__PROBLEM DESCRIPTION__.
All of the data is to be printed exactly, though the images must be left off.

__RAW DATA__.
________________________________________

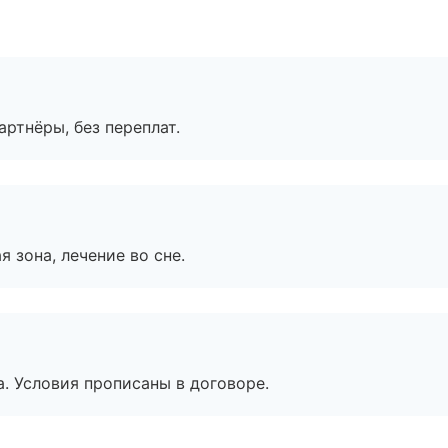
артнёры, без переплат.
я зона, лечение во сне.
. Условия прописаны в договоре.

________________________________________

__ANSWER__.
артнёры, без переплат.
я зона, лечение во сне.
. Условия прописаны в договоре.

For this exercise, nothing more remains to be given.